Wir sind erschüttert

über das Verschweigen

und Vertuschen und Hinwegsehen

und die nicht wahrgenommene Verantwortung –

[…]

 

Wir hören die Frage Jesu

an seine Jünger:

Wollt nicht auch ihr gehen?

Und wir hören die Frage an uns:

Was hält euch eigentlich noch?

 

Ach Herr, die Kirche liegt am Boden,

wird ausgezählt wie im Boxring.

Knock down, total.

Im Ranking des Vertrauens steht sie ganz unten.

Aber jetzt – ganz unten,

fast am Nullpunkt –

könnte das Entscheidende kommen.

Wie der Suchtkranke,

der herauswill aus der Sucht,

an den Nullpunkt muss ...

Der Umschwung ...

Die Wege zurück ins Alte

sind versperrt.

Jetzt ist die Stunde der Wahrheit

und der Einsicht.

Jetzt: die Bescheidenheit

und die Demut.

Eine gründliche Reinigung.

Mehr als üblicher Hausputz.

Der Verzicht auf den Glanz

und die bröckelnde Macht

und die Selbstbeweihräucherung.

 

Radikale Ehrlichkeit.

Akzeptanz und Liebe

auch zu denen, die Du, Gott,

anders geschaffen hast

und die sich jetzt

aus den Verstecken wagen.

 

In einem Wort gesagt:

Es steht an - Umkehr.

Zu Jesus.

Zu einer Re-Form der Gemeinde,

wie er, Jesus, sie gedacht hat.

Offen für alle.

Männer und Frauen gleich.

Alle, wirklich alle: willkommen.

Ach Herr –

lieber Vater:

Schenke uns und der ganzen Kirche,

dass wir diese Stunde nicht verjammern,

auch nicht verharmlosen,

nicht vertrödeln,

nicht business as usual machen.

Schenke uns und der ganzen Kirche,

dass wir das Gute bedenken,

dass der Glaube uns

gegeben hat und gibt.

 

Dass wir in uns

das Bild Jesu Christi leuchten lassen,

des Mitgehers.

Dass wir Skandale

als Alarmzeichen ernst nehmen,

aber nicht für das Ganze halten.

 

Herr, die Kirche ist vorläufig – und sündig.

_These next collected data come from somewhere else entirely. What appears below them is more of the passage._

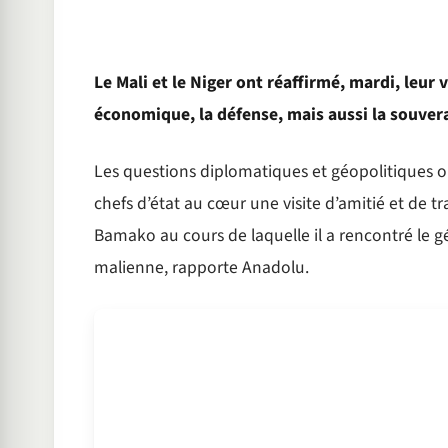
Le Mali et le Niger ont réaffirmé, mardi, leur 
économique, la défense, mais aussi la souvera
Les questions diplomatiques et géopolitiques o
chefs d’état au cœur une visite d’amitié et de 
Bamako au cours de laquelle il a rencontré le gé
malienne, rapporte Anadolu.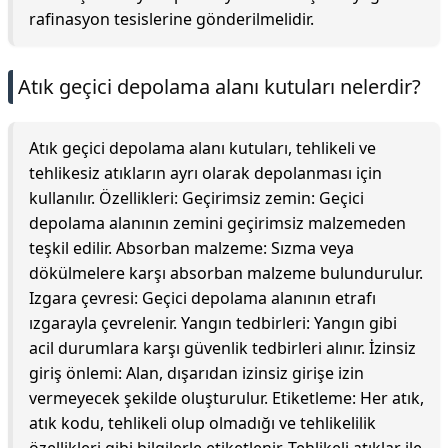
rafinasyon tesislerine gönderilmelidir.
Atık geçici depolama alanı kutuları nelerdir?
Atık geçici depolama alanı kutuları, tehlikeli ve
tehlikesiz atıkların ayrı olarak depolanması için
kullanılır. Özellikleri: Geçirimsiz zemin: Geçici
depolama alanının zemini geçirimsiz malzemeden
teşkil edilir. Absorban malzeme: Sızma veya
dökülmelere karşı absorban malzeme bulundurulur.
Izgara çevresi: Geçici depolama alanının etrafı
ızgarayla çevrelenir. Yangın tedbirleri: Yangın gibi
acil durumlara karşı güvenlik tedbirleri alınır. İzinsiz
giriş önlemi: Alan, dışarıdan izinsiz girişe izin
vermeyecek şekilde oluşturulur. Etiketleme: Her atık,
atık kodu, tehlikeli olup olmadığı ve tehlikelilik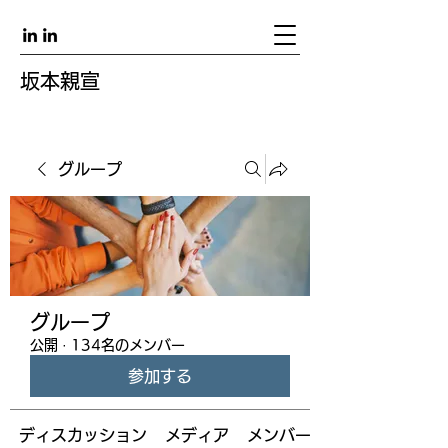
坂本親宣
グループ
グループ
公開
·
134名のメンバー
参加する
ディスカッション
メディア
メンバー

Du bist ewig – und heilig.

Lass uns besonnen sein

und wieder glaubwürdig werden.

Denn alles, was der Heilung dient,

ist da - muss erkannt,

genutzt und gelebt werden.

„Wir gehen nicht unter,

wir gehen auf - In Dir.“


 

Bischof Franz Kamphaus (1941-1924)     


 

Der Limburger Altbischof Franz Kamphaus hat am 2. Februar 2022 seinen 
90. Geburtstag gefeiert und anlässlich dieses Ereignisses den Psalm zur Lage der Kirche in Deutschland geschrieben. Von 1982 bis 2007 war er Bischof des Bistums Limburg. Nach seiner Emeritierung zog sich Kamphaus in das Sankt Vincenzstift in Rüdesheim-Aulhausen zurück, wo er mit geistig behinderten und mehrfach eingeschränkten Menschen bis zu seinem Lebensende zusammen lebte.